Their ship, the Westerdam, was docked in the tiny nearby city of Ketchikan and due to depart an hour before the plane was reported missing. But it remained in port as of Thursday evening, according to the Associated Press, sitting 20 miles from the crash site amid gray waters and overcast skies.
It’s still unclear what caused the crash, the latest of hundreds in the past thirty years. Floatplanes play a vital role in this isolated area of Alaska, 300 miles from Juneau. The region is densely forested and crisscrossed by inlets and bays, and floatplanes — nimble, aquatic, versatile — offer the best means of connecting towns far from the nearest tarmac. They ferry mail, supplies, tourists and information around the region, prompting many locals to argue that the aircraft should be designated Alaska’s state bird, according to the Los Angeles Times.
But the planes are also fragile and prone to fatalities. Since 1985, 697 floatplane accidents have killed 258 people across Alaska, the LA Times reported, citing statistics from the National Transportation Safety Board.
Speaking to the LA Times, Ketchikan historian Dave Kiffer called floatplane pilots the glue that holds southeastern Alaska together.
“In this part of the state, you don’t just drive to the next town,” he said. “These folks face danger on every flight. If you take chances, they will eventually catch up with you. There’s an old saying here: ‘There are old pilots and bold pilots, but no old, bold pilots.`”
In 2010, a floatplane crash killed Alaska Sen. Ted Stevens (R) and four others. They’d been flying a De Haviland Otter, the same type of plane that went down near Ketchikan Thursday.
Stevens had much the same view of small plane crashes as Kiffer.
“Plane crashes are the occupational hazard of Alaska politics,” he once told the Washington Post, because travel in the state necessarily means flying in small planes in rough and unpredictable weather.
Alaska lost another former legislator, state Rep. Cheryll Heinze (R), in a float plane crash two years later. Heinze and four others drowned after becoming trapped in an overturned plane that had sunk into a lake.
Some Alaskans argue that floatplane flight is more dangerous even than the blizzard-defying bush piloting that is its counterpart in the state’s snow-stricken north. Combined, the two necessary but risky forms of air travel make for dismal safety statistics in the state: According to the Associated Press, analysis of Alaskan aviation data by the Aircraft Owners and Pilots Association’s Air Safety Foundation found a rate of 13.59 accidents per 100,000 flight hours between 2004 and 2008, nearly two and a half times the comparative national rate.
“Alaska’s very challenging to fly in,” Valerie Jokela, a dog musher from Anchorage who flew for years and now also works with the Federal Aviation Administration, told the AP in 2010. “There are mostly mountain ranges that generate their own weather, and mountain passes, and glaciers — and glaciers make their own weather, too.”

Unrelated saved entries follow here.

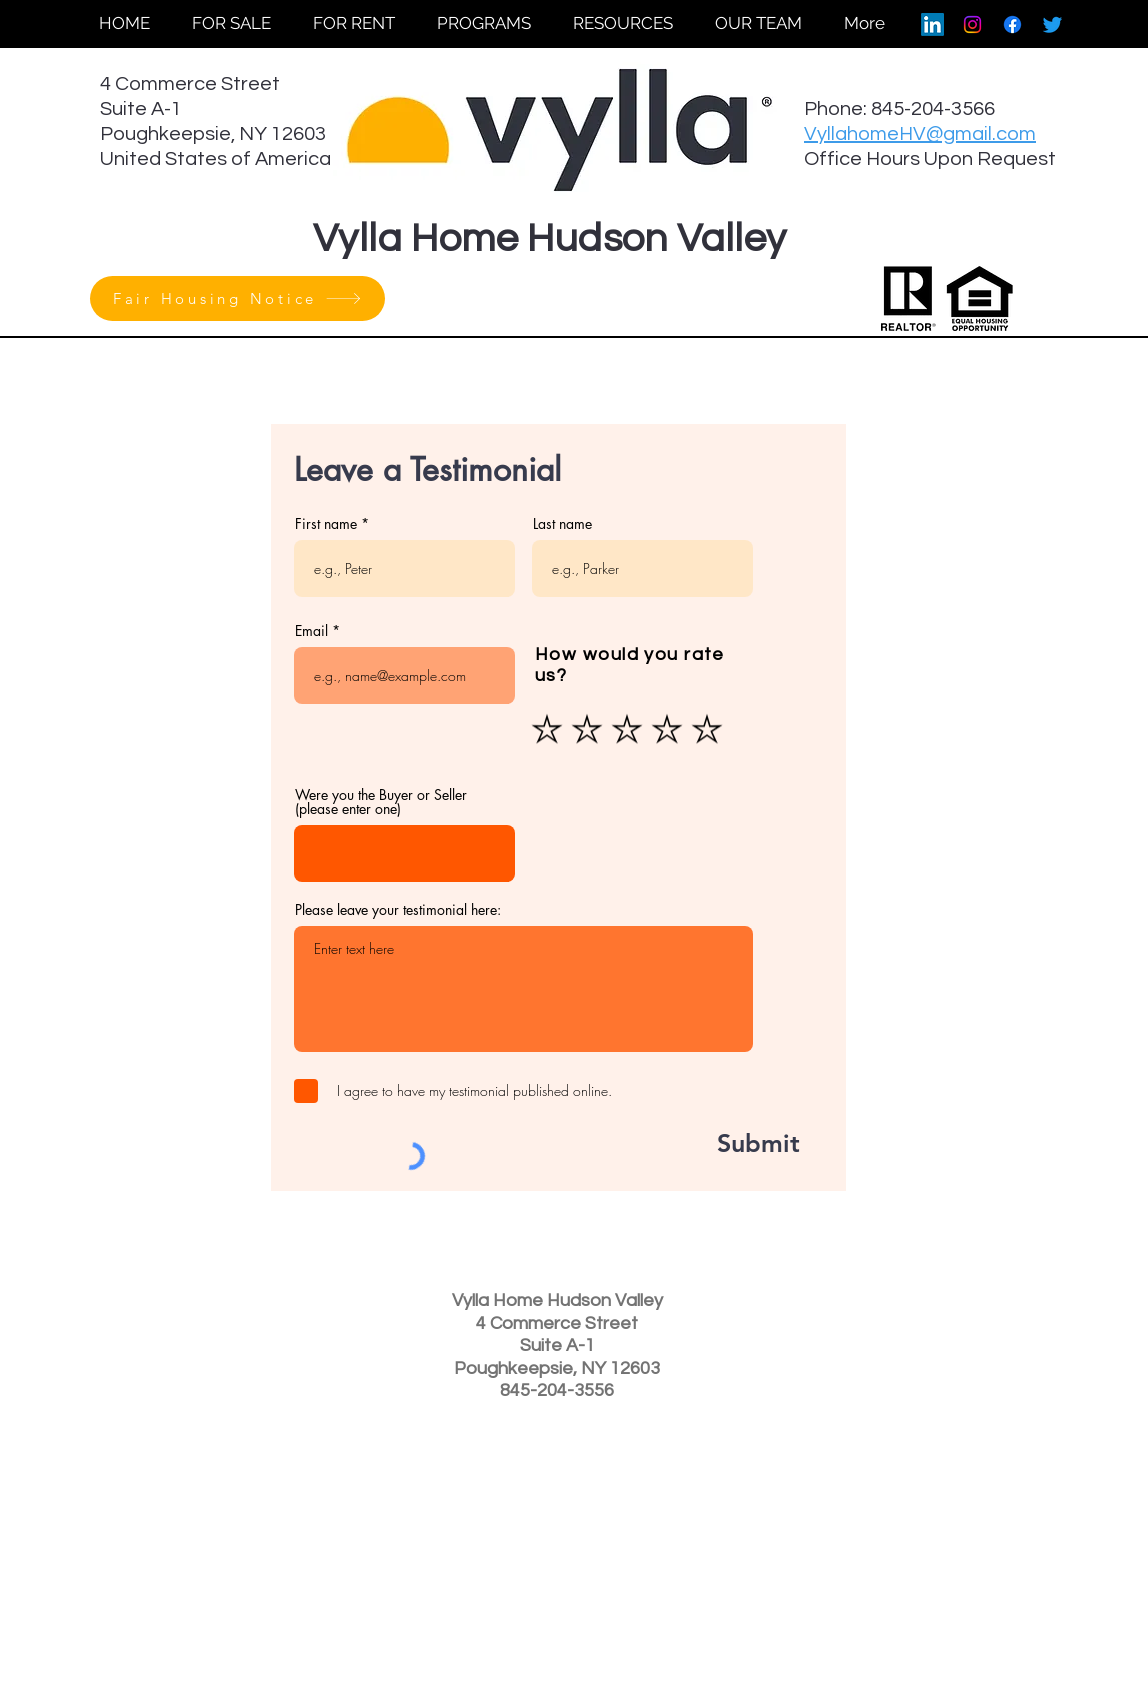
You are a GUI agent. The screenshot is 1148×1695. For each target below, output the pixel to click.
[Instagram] (972, 24)
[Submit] (736, 1143)
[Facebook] (1012, 24)
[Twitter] (1052, 24)
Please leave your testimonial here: (398, 910)
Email (311, 631)
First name (326, 524)
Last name (562, 524)
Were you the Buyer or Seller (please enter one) (381, 802)
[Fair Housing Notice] (237, 298)
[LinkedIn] (932, 24)
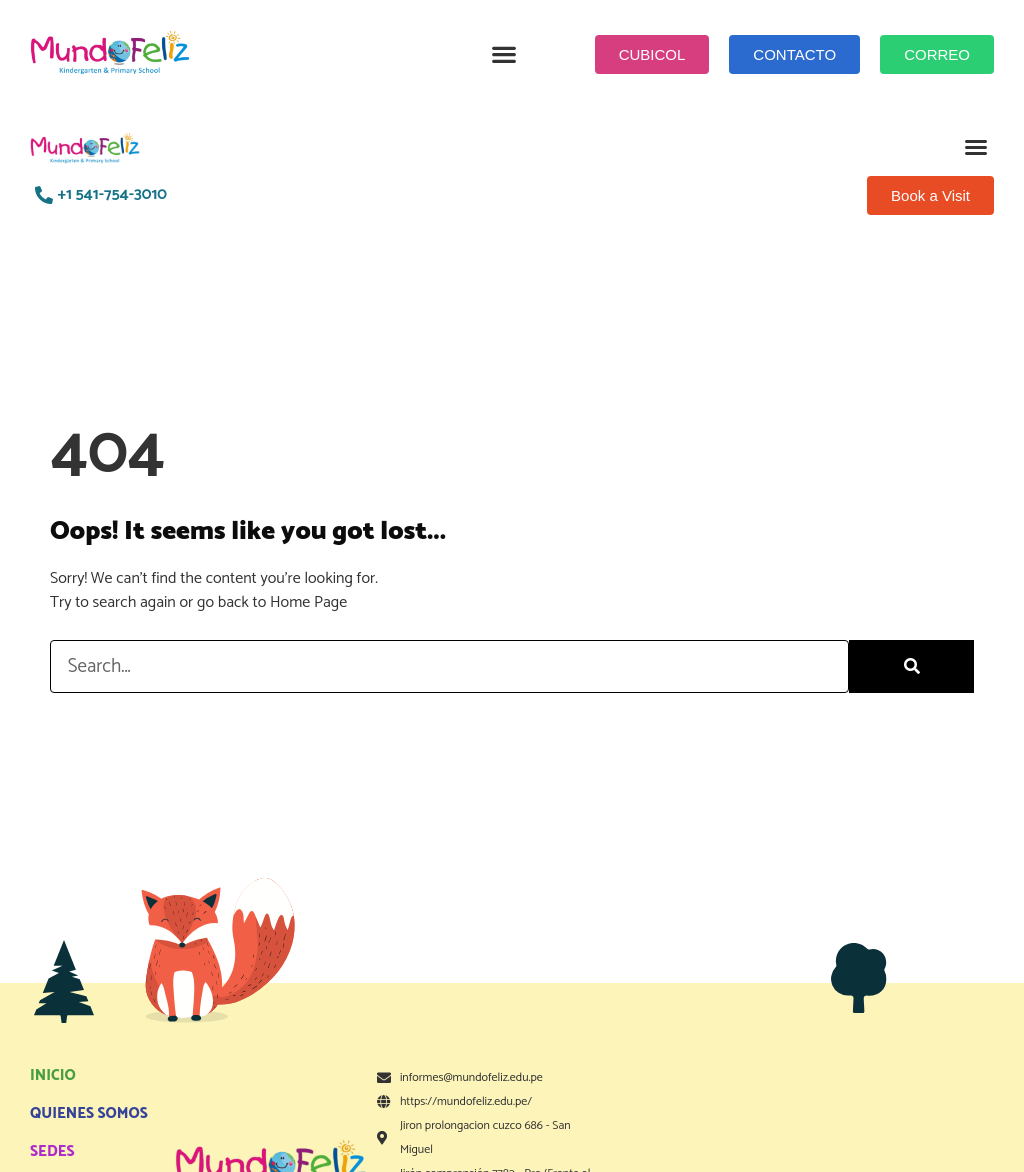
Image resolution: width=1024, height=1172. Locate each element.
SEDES (52, 1151)
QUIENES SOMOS (89, 1113)
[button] (504, 54)
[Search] (911, 666)
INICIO (53, 1075)
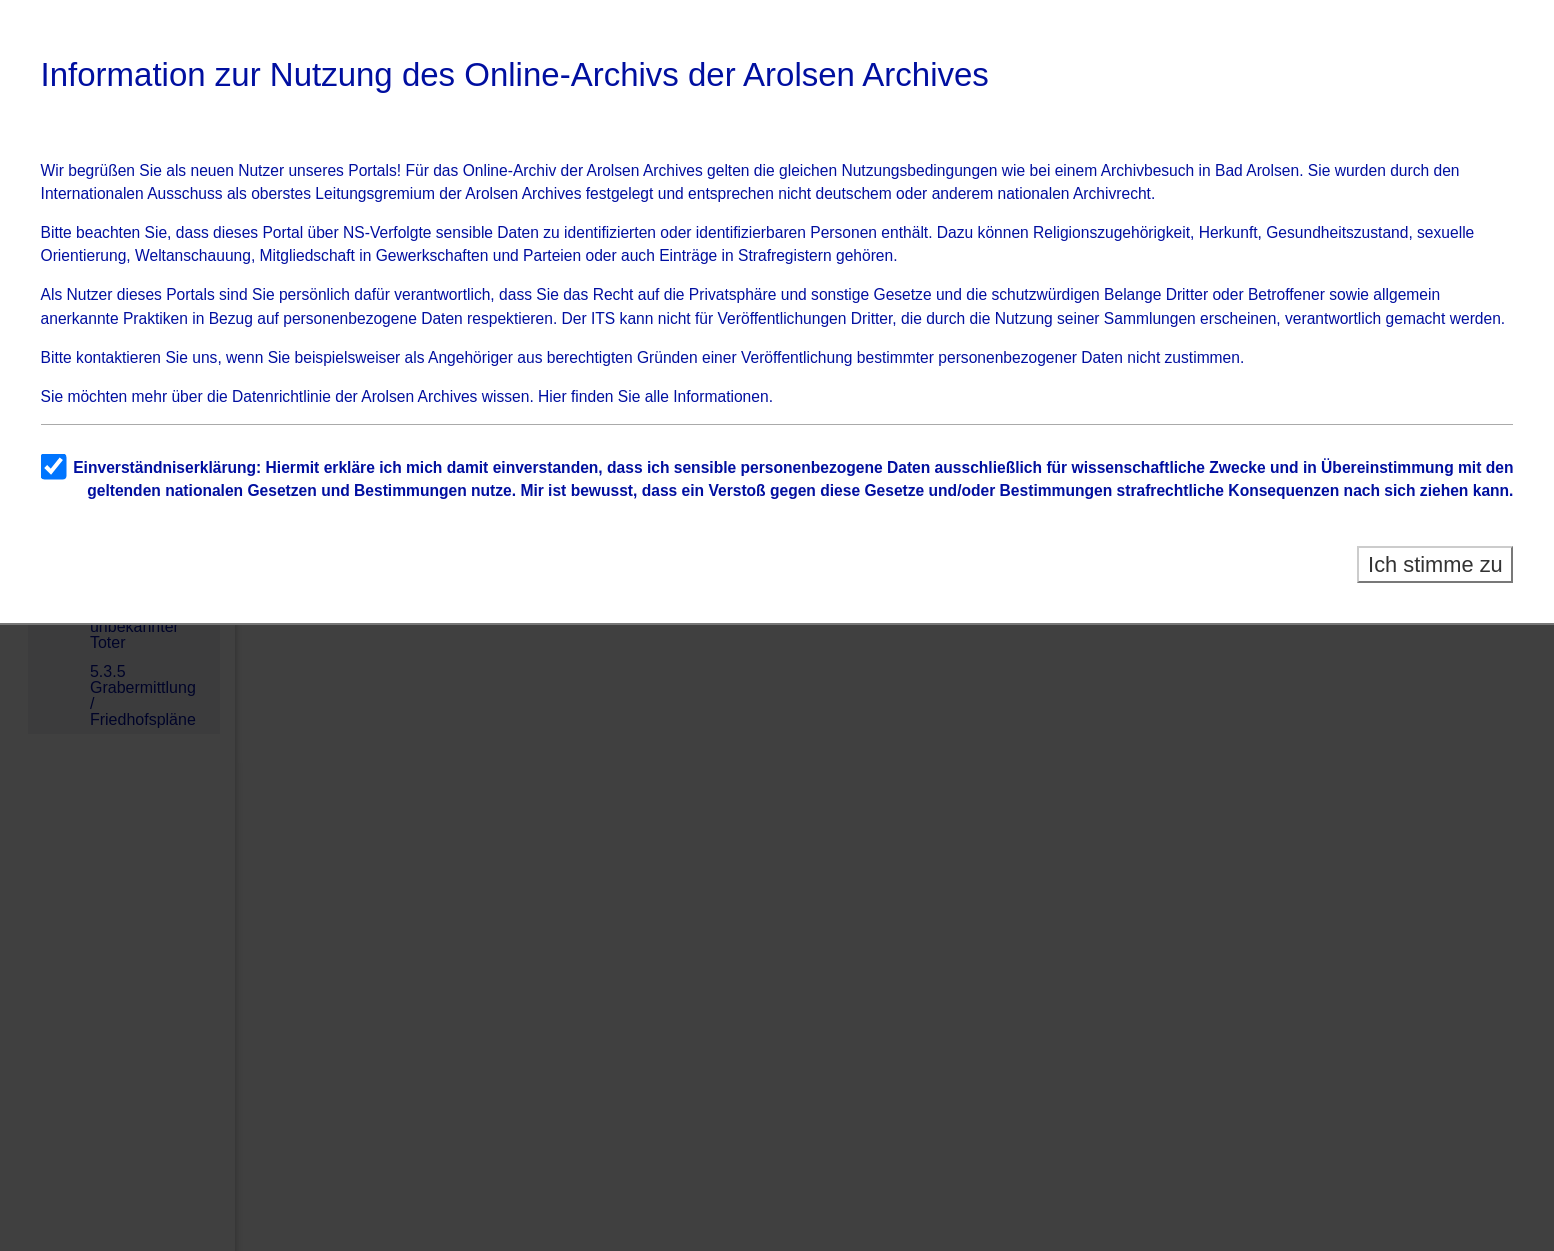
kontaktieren (118, 357)
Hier (552, 396)
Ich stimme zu (1435, 564)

According to Peters, it’s still not clear whether bad weather caused the deadly crash on Thursday. She did note that the steep terrain is already difficult to navigate — any kind of unfavorable weather makes flight doubly risky.
Promech Air, the charter and sightseeing service that operated the plane that crashed, issued a statement on the accident to the Alaska Dispatch News.
“There is nothing I can say that can alleviate the pain and overwhelming sense of loss that we and the loved ones of those affected are feeling,” read the statement from Marcus Sessoms, the company’s president. “At this moment, all of us share the pain and anguish of this terrible event.”